### Problem requirements
Transcribe the records exactly from the line with "Fim de Semana" to the end, both included.

^^^^^^^^^^^^^^^^

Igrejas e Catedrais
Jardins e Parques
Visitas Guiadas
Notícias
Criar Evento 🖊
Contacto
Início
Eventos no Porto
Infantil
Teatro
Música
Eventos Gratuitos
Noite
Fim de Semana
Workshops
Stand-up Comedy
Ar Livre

^^^^^^^^^^^^^^^^

### Result of the exercise
Fim de Semana
Workshops
Stand-up Comedy
Ar Livre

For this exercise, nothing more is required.